======== Stored data ========

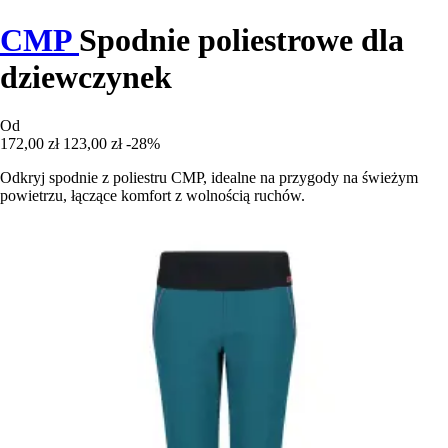
CMP
Spodnie poliestrowe dla
dziewczynek
Od
172,00 zł
123,00 zł
-28%
Odkryj spodnie z poliestru CMP, idealne na przygody na świeżym
powietrzu, łączące komfort z wolnością ruchów.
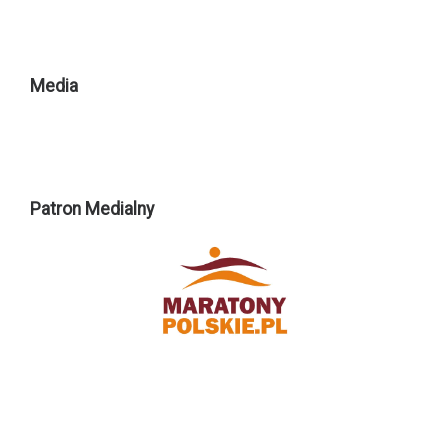
Media
Patron Medialny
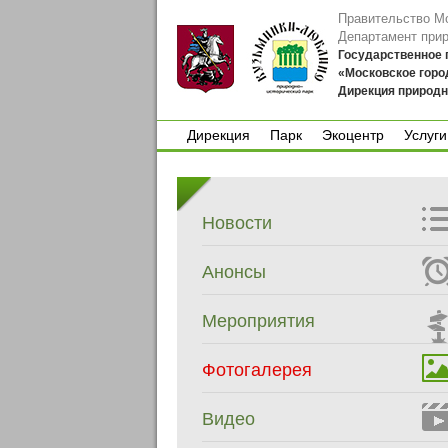
Правительство М
Департамент при
Государственное
«Московское горо
Дирекция природн
Дирекция
Парк
Экоцентр
Услуги
Дирекция
Парк
Экоцентр
Услуги
Новости
Анонсы
Мероприятия
Фотогалерея
Видео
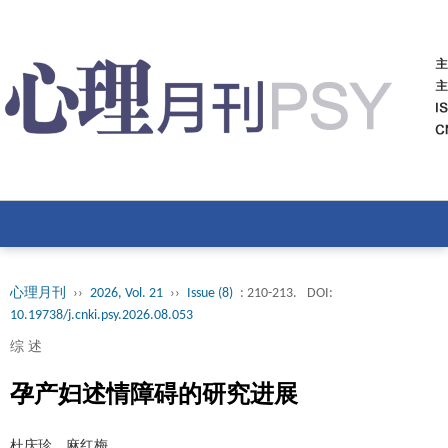
心理月刊
››
2026, Vol. 21
››
Issue (8)
: 210-213.
DOI:
10.19738/j.cnki.psy.2026.08.053
综 述
孕产妇述情障碍的研究进展
杜庆珍，麻红梅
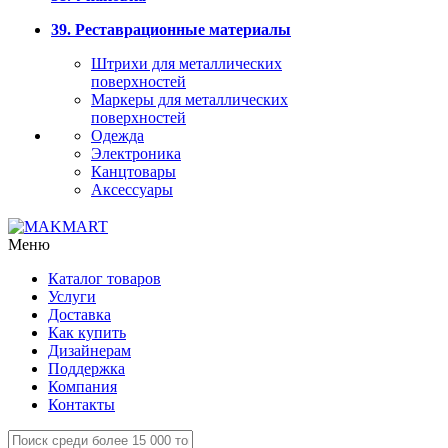
39. Реставрационные материалы
Штрихи для металлических
поверхностей
Маркеры для металлических
поверхностей
Одежда
Электроника
Канцтовары
Аксессуары
Меню
Каталог товаров
Услуги
Доставка
Как купить
Дизайнерам
Поддержка
Компания
Контакты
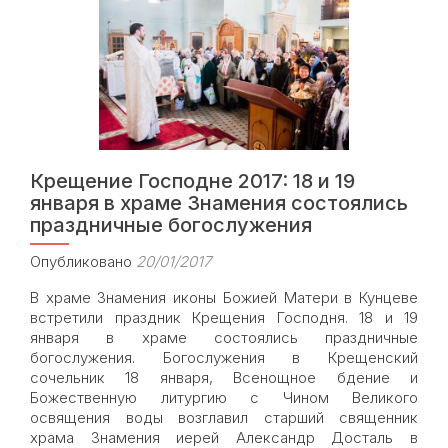
№
1248
Крещение Господне 2017: 18 и 19
января в храме Знамения состоялись
праздничные богослужения
Опубликовано
20/01/2017
В храме Знамения иконы Божией Матери в Кунцеве
встретили праздник Крещения Господня. 18 и 19
января в храме состоялись праздничные
богослужения. Богослужения в Крещенский
сочельник 18 января, Всенощное бдение и
Божественную литургию с Чином Великого
освящения воды возглавил старший священник
храма Знамения иерей Александр Досталь в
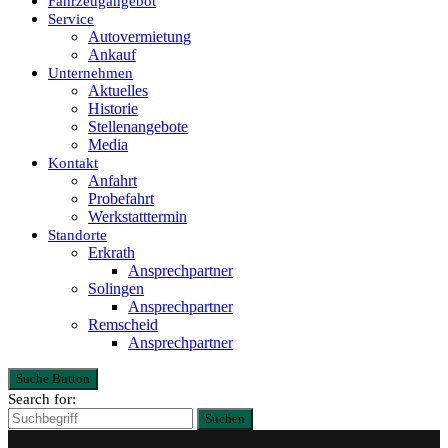
Fahrzeugangebot
Service
Autovermietung
Ankauf
Unternehmen
Aktuelles
Historie
Stellenangebote
Media
Kontakt
Anfahrt
Probefahrt
Werkstatttermin
Standorte
Erkrath
Ansprechpartner
Solingen
Ansprechpartner
Remscheid
Ansprechpartner
Suche Button
Search for:
Suchen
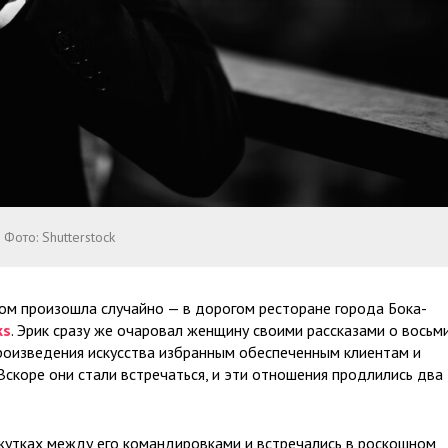
Фото: Shutterstock
ом произошла случайно — в дорогом ресторане города Бока-
ks
. Эрик сразу же очаровал женщину своими рассказами о восьм
 произведения искусства избранным обеспеченным клиентам и
скоре они стали встречаться, и эти отношения продлились два
жутках между его командировками и встречались в роскошном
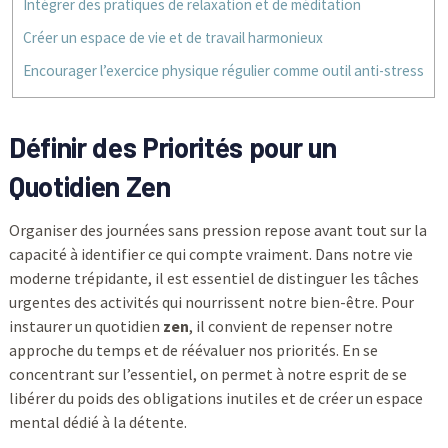
Intégrer des pratiques de relaxation et de méditation
Créer un espace de vie et de travail harmonieux
Encourager l’exercice physique régulier comme outil anti-stress
Définir des Priorités pour un
Quotidien Zen
Organiser des journées sans pression repose avant tout sur la
capacité à identifier ce qui compte vraiment. Dans notre vie
moderne trépidante, il est essentiel de distinguer les tâches
urgentes des activités qui nourrissent notre bien-être. Pour
instaurer un quotidien
zen
, il convient de repenser notre
approche du temps et de réévaluer nos priorités. En se
concentrant sur l’essentiel, on permet à notre esprit de se
libérer du poids des obligations inutiles et de créer un espace
mental dédié à la détente.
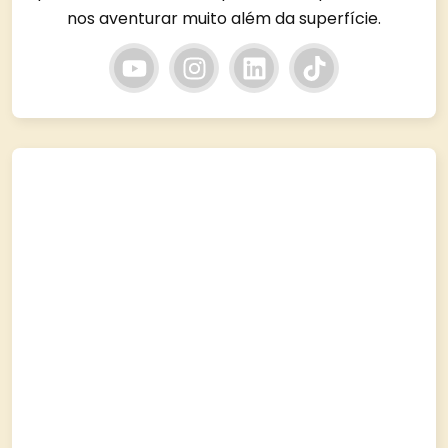
nos aventurar muito além da superfície.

========

→ What the task asks:
Give back the records above word for word, minus any image they hold.

→ Response area:
CMP
Spodnie poliestrowe dla
dziewczynek
Od
172,00 zł
123,00 zł
-28%
Odkryj spodnie z poliestru CMP, idealne na przygody na świeżym
powietrzu, łączące komfort z wolnością ruchów.
Media
Patron Medialny
Правительство М
Департамент при
Государственное
«Московское горо
Дирекция природн
Дирекция
Парк
Экоцентр
Услуги
Дирекция
Парк
Экоцентр
Услуги
Новости
Анонсы
Мероприятия
Фотогалерея
Видео
心理月刊
››
2026, Vol. 21
››
Issue (8)
: 210-213.
DOI:
10.19738/j.cnki.psy.2026.08.053
综 述
孕产妇述情障碍的研究进展
杜庆珍，麻红梅
39. Реставрационные материалы
Штрихи для металлических
поверхностей
Маркеры для металлических
поверхностей
Одежда
Электроника
Канцтовары
Аксессуары
Меню
Каталог товаров
Услуги
Доставка
Как купить
Дизайнерам
Поддержка
Компания
Контакты
№
1248
Крещение Господне 2017: 18 и 19
января в храме Знамения состоялись
праздничные богослужения
Опубликовано
20/01/2017
В храме Знамения иконы Божией Матери в Кунцеве
встретили праздник Крещения Господня. 18 и 19
января в храме состоялись праздничные
богослужения. Богослужения в Крещенский
сочельник 18 января, Всенощное бдение и
Божественную литургию с Чином Великого
освящения воды возглавил старший священник
храма Знамения иерей Александр Досталь в
Fahrzeugangebot
Service
Autovermietung
Ankauf
Unternehmen
Aktuelles
Historie
Stellenangebote
Media
Kontakt
Anfahrt
Probefahrt
Werkstatttermin
Standorte
Erkrath
Ansprechpartner
Solingen
Ansprechpartner
Remscheid
Ansprechpartner
Suche Button
Search for:
Suchen
Фото: Shutterstock
ом произошла случайно — в дорогом ресторане города Бока-
ks
. Эрик сразу же очаровал женщину своими рассказами о восьм
 произведения искусства избранным обеспеченным клиентам и
скоре они стали встречаться, и эти отношения продлились два
жутках между его командировками и встречались в роскошном
Intégrer des pratiques de relaxation et de méditation
Créer un espace de vie et de travail harmonieux
Encourager l’exercice physique régulier comme outil anti-stress
Définir des Priorités pour un
Quotidien Zen
Organiser des journées sans pression repose avant tout sur la
capacité à identifier ce qui compte vraiment. Dans notre vie
moderne trépidante, il est essentiel de distinguer les tâches
urgentes des activités qui nourrissent notre bien-être. Pour
instaurer un quotidien
zen
, il convient de repenser notre
approche du temps et de réévaluer nos priorités. En se
concentrant sur l’essentiel, on permet à notre esprit de se
libérer du poids des obligations inutiles et de créer un espace
mental dédié à la détente.
nos aventurar muito além da superfície.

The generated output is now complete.